* _PROBLEM REQUIREMENTS_
Restate the listing below word for word, omitting any images.
### EXTRACTED DATA
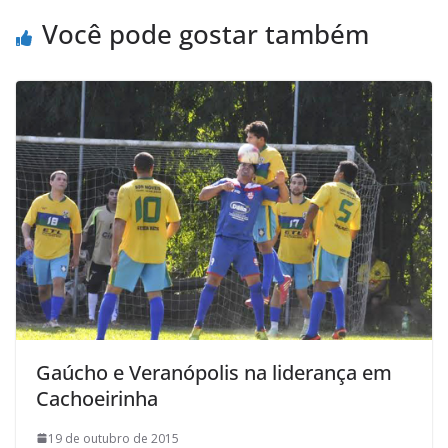
o
r
p
a
Você pode gostar também
k
p
i
l
Gaúcho e Veranópolis na liderança em
Cachoeirinha
19 de outubro de 2015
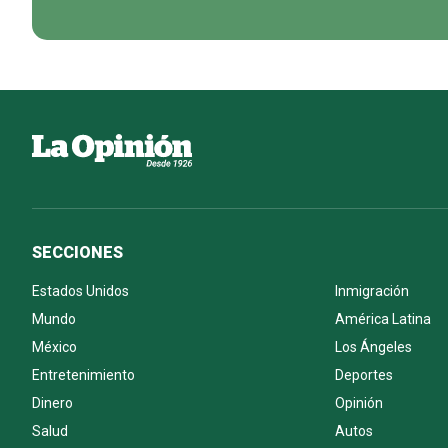
SECCIONES
Estados Unidos
Inmigración
Mundo
América Latina
México
Los Ángeles
Entretenimiento
Deportes
Dinero
Opinión
Salud
Autos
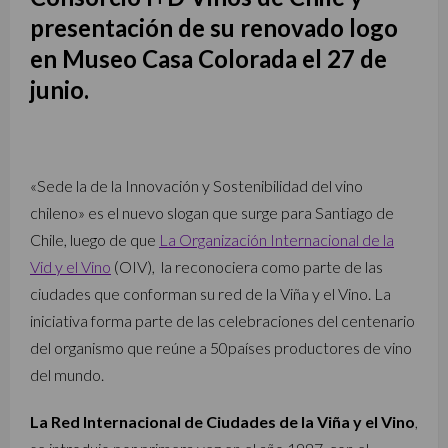
presentación de su renovado logo
en Museo Casa Colorada el 27 de
junio.
«Sede la de la Innovación y Sostenibilidad del vino
chileno» es el nuevo slogan que surge para Santiago de
Chile, luego de que
La Organización Internacional de la
Vid y el Vino
(OIV), la reconociera como parte de las
ciudades que conforman su red de la Viña y el Vino. La
iniciativa forma parte de las celebraciones del centenario
del organismo que reúne a 50países productores de vino
del mundo.
La Red Internacional de Ciudades de la Viña y el Vino
,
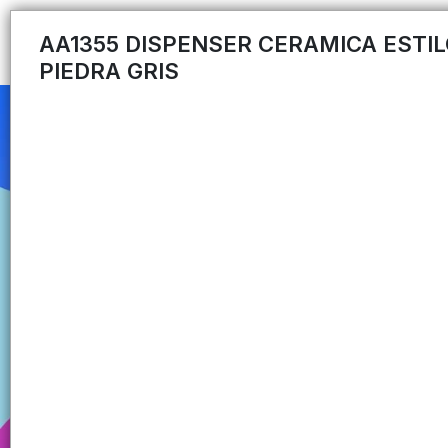
AA1355 DISPENSER CERAMICA ESTI
PIEDRA GRIS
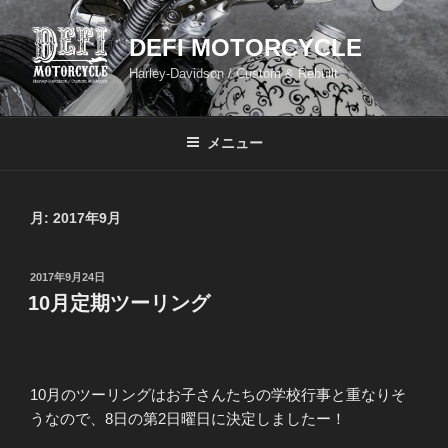
コ
ン
DEFI MOTORCYCLE
テ
Harley-Davidson / Custom & Rebuilt
ン
ツ
へ
メニュー
ス
キ
ッ
月:
2017年9月
プ
投
2017年9月24日
稿
10月定期ツーリング
日:
10月のツーリングはお子さんたちの学校行事と重なりそ
うなので、8日の第2日曜日に決定しましたー！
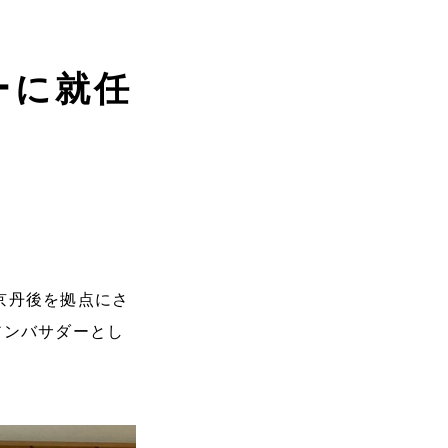
ーに就任
京丹後を拠点にさ
アンバサダーとし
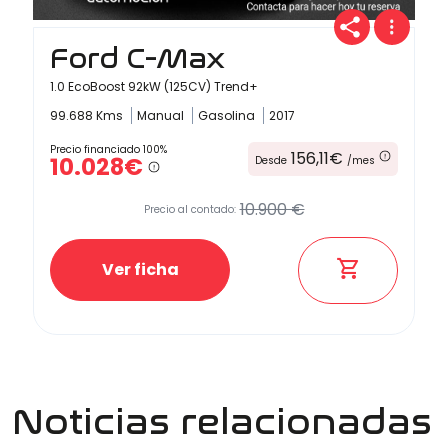
Ford C-Max
1.0 EcoBoost 92kW (125CV) Trend+
99.688 Kms
Manual
Gasolina
2017
Precio financiado 100%
156,11€
10.028€
Desde
/mes
10.900 €
Precio al contado:
Ver ficha
Noticias relacionadas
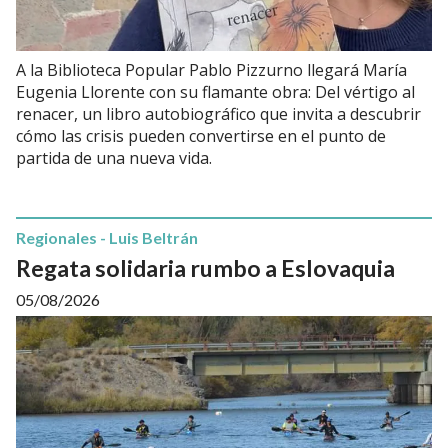
A la Biblioteca Popular Pablo Pizzurno llegará María
Eugenia Llorente con su flamante obra: Del vértigo al
renacer, un libro autobiográfico que invita a descubrir
cómo las crisis pueden convertirse en el punto de
partida de una nueva vida.
Regionales - Luis Beltrán
Regata solidaria rumbo a Eslovaquia
05/08/2026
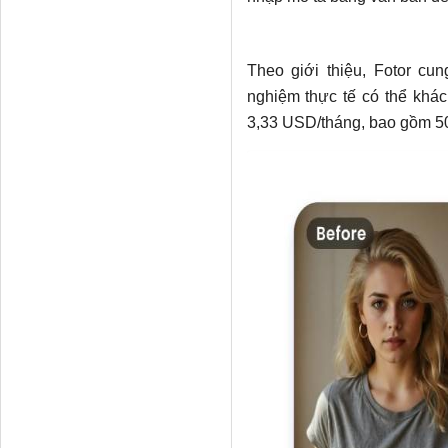
Theo giới thiệu, Fotor cun
nghiệm thực tế có thể khác 
3,33 USD/tháng, bao gồm 50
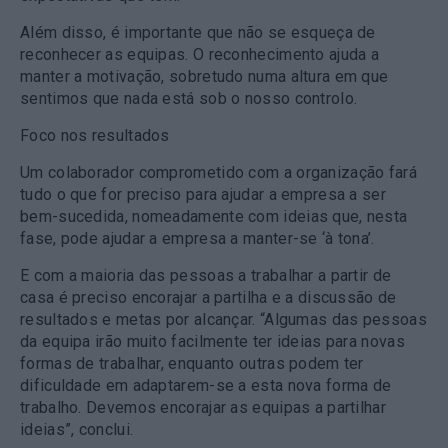
Além disso, é importante que não se esqueça de
reconhecer as equipas. O reconhecimento ajuda a
manter a motivação, sobretudo numa altura em que
sentimos que nada está sob o nosso controlo.
Foco
nos resultados
Um colaborador comprometido com a organização fará
tudo o que for preciso para ajudar a empresa a ser
bem-sucedida, nomeadamente com ideias que, nesta
fase, pode ajudar a empresa a manter-se ‘à tona’.
E com a maioria das pessoas a trabalhar a partir de
casa é preciso encorajar a partilha e a discussão de
resultados e metas por alcançar. “Algumas das pessoas
da equipa irão muito facilmente ter ideias para novas
formas de trabalhar, enquanto outras podem ter
dificuldade em adaptarem-se a esta nova forma de
trabalho. Devemos encorajar as equipas a partilhar
ideias”, conclui.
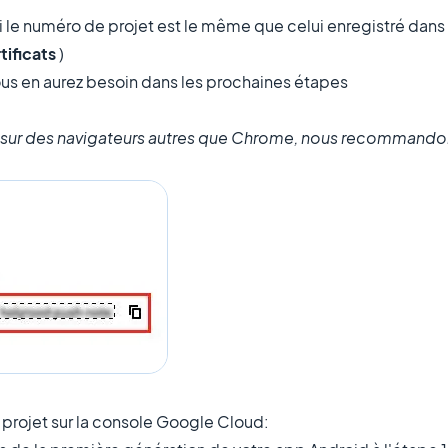
si le numéro de projet est le même que celui enregistré dans
tificats
)
vous en aurez besoin dans les prochaines étapes
API sur des navigateurs autres que Chrome, nous recommandon
re projet sur la console Google Cloud:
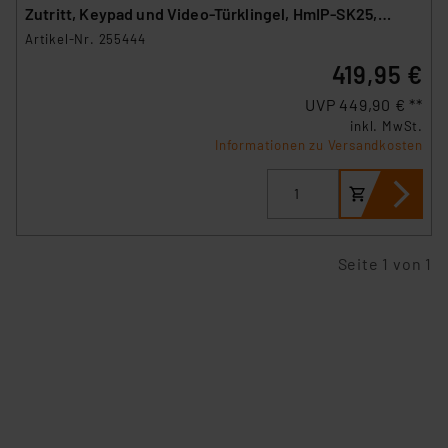
Zutritt, Keypad und Video-Türklingel, HmIP-SK25,
HmIP-WKP und HmIP-CODB
Artikel-Nr. 255444
419,95 €
UVP 449,90 € **
inkl. MwSt.
Informationen zu Versandkosten
Seite 1 von 1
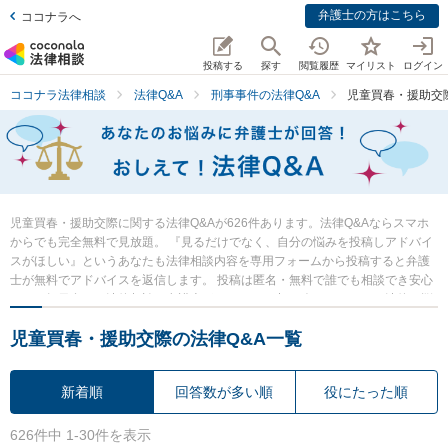
弁護士の方はこちら
ココナラへ
投稿する
探す
閲覧履歴
マイリスト
ログイン
ココナラ法律相談
法律Q&A
刑事事件の法律Q&A
児童買春・援助交
児童買春・援助交際に関する法律Q&Aが626件あります。法律Q&Aならスマホ
からでも完全無料で見放題。 『見るだけでなく、自分の悩みを投稿しアドバイ
スがほしい』というあなたも法律相談内容を専用フォームから投稿すると弁護
士が無料でアドバイスを返信します。 投稿は匿名・無料で誰でも相談でき安心
です。毎日多くの法律相談に弁護士がアドバイス中。 今すぐあなたの法律の悩
み・質問を検索・投稿し弁護士の知恵を借りて解決の一歩を踏み出しましょ
児童買春・援助交際の法律Q&A一覧
う。
新着順
回答数が多い順
役にたった順
626件中 1-30件を表示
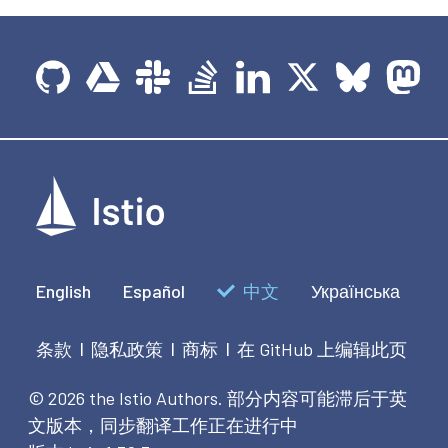
English
Español
中文
Українська
条款
隐私政策
商标
在 GitHub 上编辑此页
|
|
|
© 2026 the Istio Authors.
部分内容可能滞后于英
文版本，同步翻译工作正在进行中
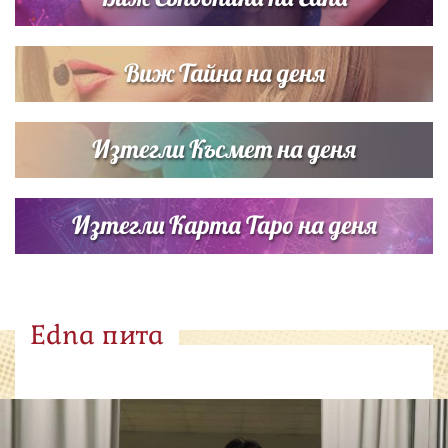
Виж Тайна на деня
Изтегли Късмет на деня
Изтегли Карта Таро на деня
Edna пита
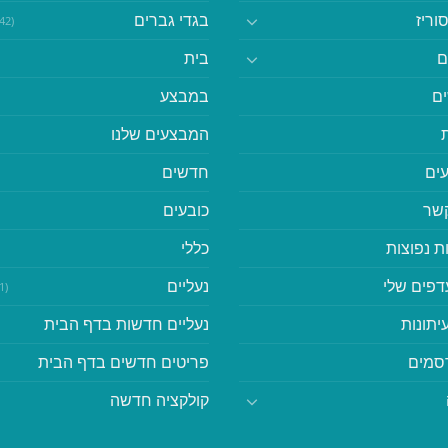
וריז
בגדי גברים
(542)
ם
בית
ם
במבצע
המבצעים שלנו
ים
חדשים
קשר
כובעים
ת נפוצות
כללי
דפים שלי
נעליים
(41)
יתונות
נעליים חדשות בדף הבית
סמים
פריטים חדשים בדף הבית
קולקציה חדשה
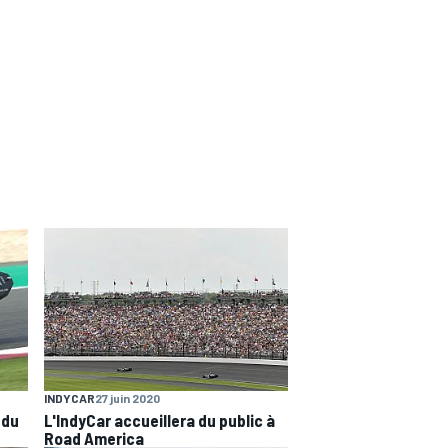
INDYCAR
27 juin 2020
 du
L'IndyCar accueillera du public à
Road America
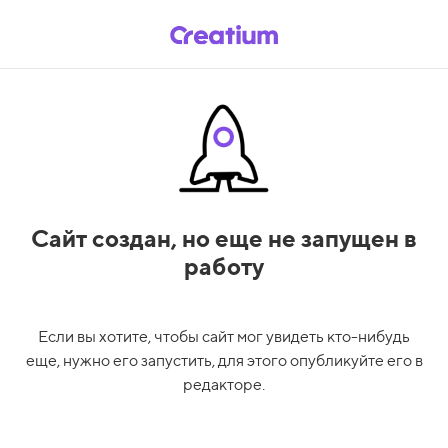
Сайт создан,
но еще не запущен в
работу
Если вы хотите, чтобы сайт мог увидеть кто-нибудь
еще, нужно его запустить, для этого опубликуйте его в
редакторе.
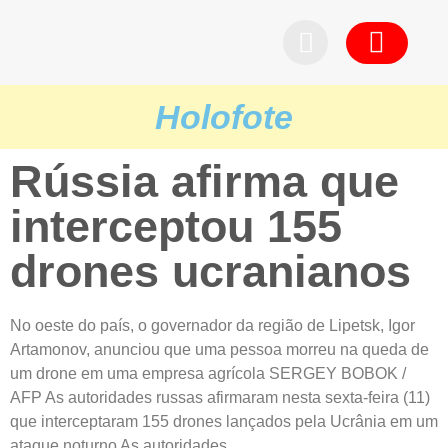
Pedid
Holofote
Rússia afirma que
interceptou 155
drones ucranianos
No oeste do país, o governador da região de Lipetsk, Igor
Artamonov, anunciou que uma pessoa morreu na queda de
um drone em uma empresa agrícola SERGEY BOBOK /
AFP As autoridades russas afirmaram nesta sexta-feira (11)
que interceptaram 155 drones lançados pela Ucrânia em um
ataque noturno As autoridades...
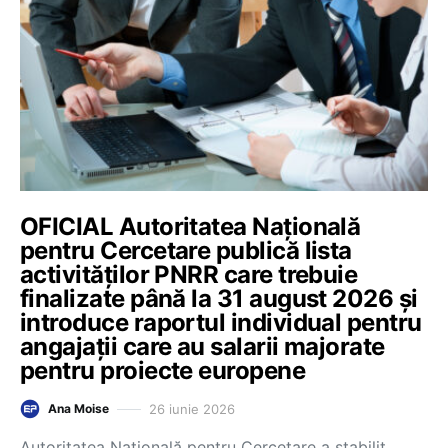
OFICIAL Autoritatea Națională
pentru Cercetare publică lista
activităților PNRR care trebuie
finalizate până la 31 august 2026 și
introduce raportul individual pentru
angajații care au salarii majorate
pentru proiecte europene
26 iunie 2026
Ana Moise
Autoritatea Națională pentru Cercetare a stabilit,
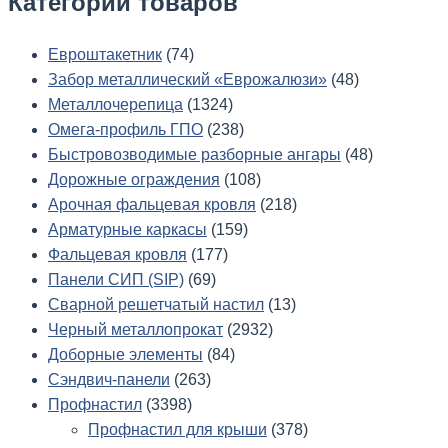
Категории
товаров
Евроштакетник
(74)
Забор металлический «Еврожалюзи»
(48)
Металлочерепица
(1324)
Омега-профиль ГПО
(238)
Быстровозводимые разборные ангары
(48)
Дорожные ограждения
(108)
Арочная фальцевая кровля
(218)
Арматурные каркасы
(159)
Фальцевая кровля
(177)
Панели СИП (SIP)
(69)
Сварной решетчатый настил
(13)
Черный металлопрокат
(2932)
Доборные элементы
(84)
Сэндвич-панели
(263)
Профнастил
(3398)
Профнастил для крыши
(378)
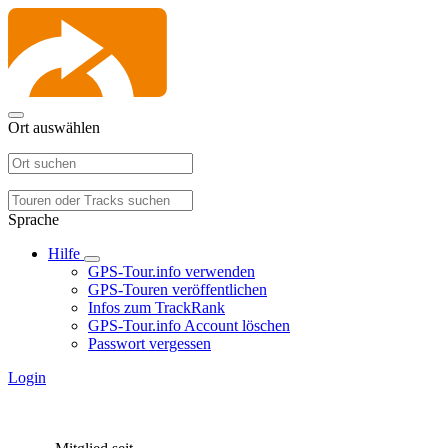
Ort auswählen
Sprache
Hilfe
GPS-Tour.info verwenden
GPS-Touren veröffentlichen
Infos zum TrackRank
GPS-Tour.info Account löschen
Passwort vergessen
Login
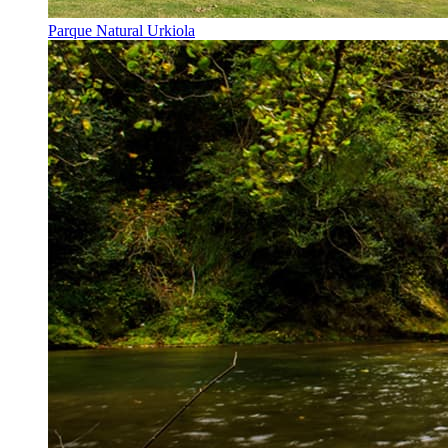
Parque Natural Urkiola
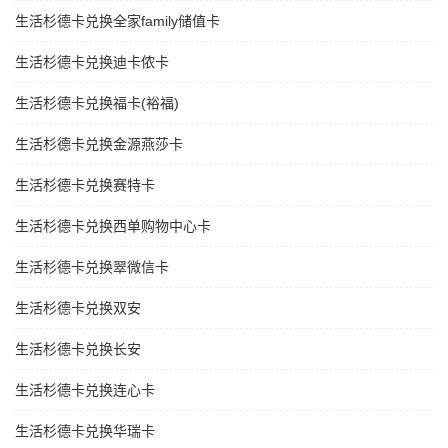
生活杉德卡兑换全家family储值卡
生活杉德卡兑换迪卡侬卡
生活杉德卡兑换福卡(裕福)
生活杉德卡兑换金源燕莎卡
生活杉德卡兑换赛特卡
生活杉德卡兑换西单购物中心卡
生活杉德卡兑换翠微信卡
生活杉德卡兑换双安
生活杉德卡兑换长安
生活杉德卡兑换连心卡
生活杉德卡兑换华瑞卡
######
* _OUTPUT BELOW_
o
r
p
a
Você pode gostar também
k
p
i
l
Gaúcho e Veranópolis na liderança em
Cachoeirinha
19 de outubro de 2015
SECCIONES
Estados Unidos
Inmigración
Mundo
América Latina
México
Los Ángeles
Entretenimiento
Deportes
Dinero
Opinión
Salud
Autos
presentación de su renovado logo
en Museo Casa Colorada el 27 de
junio.
«Sede la de la Innovación y Sostenibilidad del vino
chileno» es el nuevo slogan que surge para Santiago de
Chile, luego de que
La Organización Internacional de la
Vid y el Vino
(OIV), la reconociera como parte de las
ciudades que conforman su red de la Viña y el Vino. La
iniciativa forma parte de las celebraciones del centenario
del organismo que reúne a 50países productores de vino
del mundo.
La Red Internacional de Ciudades de la Viña y el Vino
,
AA1355 DISPENSER CERAMICA ESTI
PIEDRA GRIS
コ
ン
DEFI MOTORCYCLE
テ
Harley-Davidson / Custom & Rebuilt
ン
ツ
へ
メニュー
ス
キ
ッ
月:
2017年9月
プ
投
2017年9月24日
稿
10月定期ツーリング
日:
10月のツーリングはお子さんたちの学校行事と重なりそ
うなので、8日の第2日曜日に決定しましたー！
ーに就任
京丹後を拠点にさ
アンバサダーとし
Ford C-Max
1.0 EcoBoost 92kW (125CV) Trend+
99.688 Kms
Manual
Gasolina
2017
Precio financiado 100%
156,11€
10.028€
Desde
/mes
10.900 €
Precio al contado:
Ver ficha
Noticias relacionadas
A la Biblioteca Popular Pablo Pizzurno llegará María
Eugenia Llorente con su flamante obra: Del vértigo al
renacer, un libro autobiográfico que invita a descubrir
cómo las crisis pueden convertirse en el punto de
partida de una nueva vida.
Regionales - Luis Beltrán
Regata solidaria rumbo a Eslovaquia
05/08/2026
Theo giới thiệu, Fotor cun
nghiệm thực tế có thể khác 
3,33 USD/tháng, bao gồm 50
Além disso, é importante que não se esqueça de
reconhecer as equipas. O reconhecimento ajuda a
manter a motivação, sobretudo numa altura em que
sentimos que nada está sob o nosso controlo.
Foco
nos resultados
Um colaborador comprometido com a organização fará
tudo o que for preciso para ajudar a empresa a ser
bem-sucedida, nomeadamente com ideias que, nesta
fase, pode ajudar a empresa a manter-se ‘à tona’.
E com a maioria das pessoas a trabalhar a partir de
casa é preciso encorajar a partilha e a discussão de
resultados e metas por alcançar. “Algumas das pessoas
da equipa irão muito facilmente ter ideias para novas
formas de trabalhar, enquanto outras podem ter
dificuldade em adaptarem-se a esta nova forma de
trabalho. Devemos encorajar as equipas a partilhar
ideias”, conclui.
si le numéro de projet est le même que celui enregistré dans
tificats
)
vous en aurez besoin dans les prochaines étapes
API sur des navigateurs autres que Chrome, nous recommandon
re projet sur la console Google Cloud:
Zutritt, Keypad und Video-Türklingel, HmIP-SK25,
HmIP-WKP und HmIP-CODB
Artikel-Nr. 255444
419,95 €
UVP 449,90 € **
inkl. MwSt.
Informationen zu Versandkosten
Seite 1 von 1
弁護士の方はこちら
ココナラへ
投稿する
探す
閲覧履歴
マイリスト
ログイン
ココナラ法律相談
法律Q&A
刑事事件の法律Q&A
児童買春・援助交
児童買春・援助交際に関する法律Q&Aが626件あります。法律Q&Aならスマホ
からでも完全無料で見放題。 『見るだけでなく、自分の悩みを投稿しアドバイ
スがほしい』というあなたも法律相談内容を専用フォームから投稿すると弁護
士が無料でアドバイスを返信します。 投稿は匿名・無料で誰でも相談でき安心
です。毎日多くの法律相談に弁護士がアドバイス中。 今すぐあなたの法律の悩
み・質問を検索・投稿し弁護士の知恵を借りて解決の一歩を踏み出しましょ
児童買春・援助交際の法律Q&A一覧
う。
新着順
回答数が多い順
役にたった順
626件中 1-30件を表示
English
Español
中文
Українська
条款
隐私政策
商标
在 GitHub 上编辑此页
|
|
|
© 2026 the Istio Authors.
部分内容可能滞后于英
文版本，同步翻译工作正在进行中
Виж Тайна на деня
Изтегли Късмет на деня
Изтегли Карта Таро на деня
Edna пита
וריז
בגדי גברים
(542)
ם
בית
ם
במבצע
המבצעים שלנו
ים
חדשים
קשר
כובעים
ת נפוצות
כללי
דפים שלי
נעליים
(41)
יתונות
נעליים חדשות בדף הבית
סמים
פריטים חדשים בדף הבית
קולקציה חדשה
INDYCAR
27 juin 2020
 du
L'IndyCar accueillera du public à
Road America
Сайт создан,
но еще не запущен в
работу
Если вы хотите, чтобы сайт мог увидеть кто-нибудь
еще, нужно его запустить, для этого опубликуйте его в
редакторе.
Pedid
Holofote
Rússia afirma que
interceptou 155
drones ucranianos
No oeste do país, o governador da região de Lipetsk, Igor
Artamonov, anunciou que uma pessoa morreu na queda de
um drone em uma empresa agrícola SERGEY BOBOK /
AFP As autoridades russas afirmaram nesta sexta-feira (11)
que interceptaram 155 drones lançados pela Ucrânia em um
ataque noturno As autoridades...
OFICIAL Autoritatea Națională
pentru Cercetare publică lista
activităților PNRR care trebuie
finalizate până la 31 august 2026 și
introduce raportul individual pentru
angajații care au salarii majorate
pentru proiecte europene
26 iunie 2026
Ana Moise
Autoritatea Națională pentru Cercetare a stabilit,
Категории
товаров
Евроштакетник
(74)
Забор металлический «Еврожалюзи»
(48)
Металлочерепица
(1324)
Омега-профиль ГПО
(238)
Быстровозводимые разборные ангары
(48)
Дорожные ограждения
(108)
Арочная фальцевая кровля
(218)
Арматурные каркасы
(159)
Фальцевая кровля
(177)
Панели СИП (SIP)
(69)
Сварной решетчатый настил
(13)
Черный металлопрокат
(2932)
Доборные элементы
(84)
Сэндвич-панели
(263)
Профнастил
(3398)
Профнастил для крыши
(378)
Ort auswählen
Sprache
Hilfe
GPS-Tour.info verwenden
GPS-Touren veröffentlichen
Infos zum TrackRank
GPS-Tour.info Account löschen
Passwort vergessen
Login
Parque Natural Urkiola
生活杉德卡兑换全家family储值卡
生活杉德卡兑换迪卡侬卡
生活杉德卡兑换福卡(裕福)
生活杉德卡兑换金源燕莎卡
生活杉德卡兑换赛特卡
生活杉德卡兑换西单购物中心卡
生活杉德卡兑换翠微信卡
生活杉德卡兑换双安
生活杉德卡兑换长安
生活杉德卡兑换连心卡
生活杉德卡兑换华瑞卡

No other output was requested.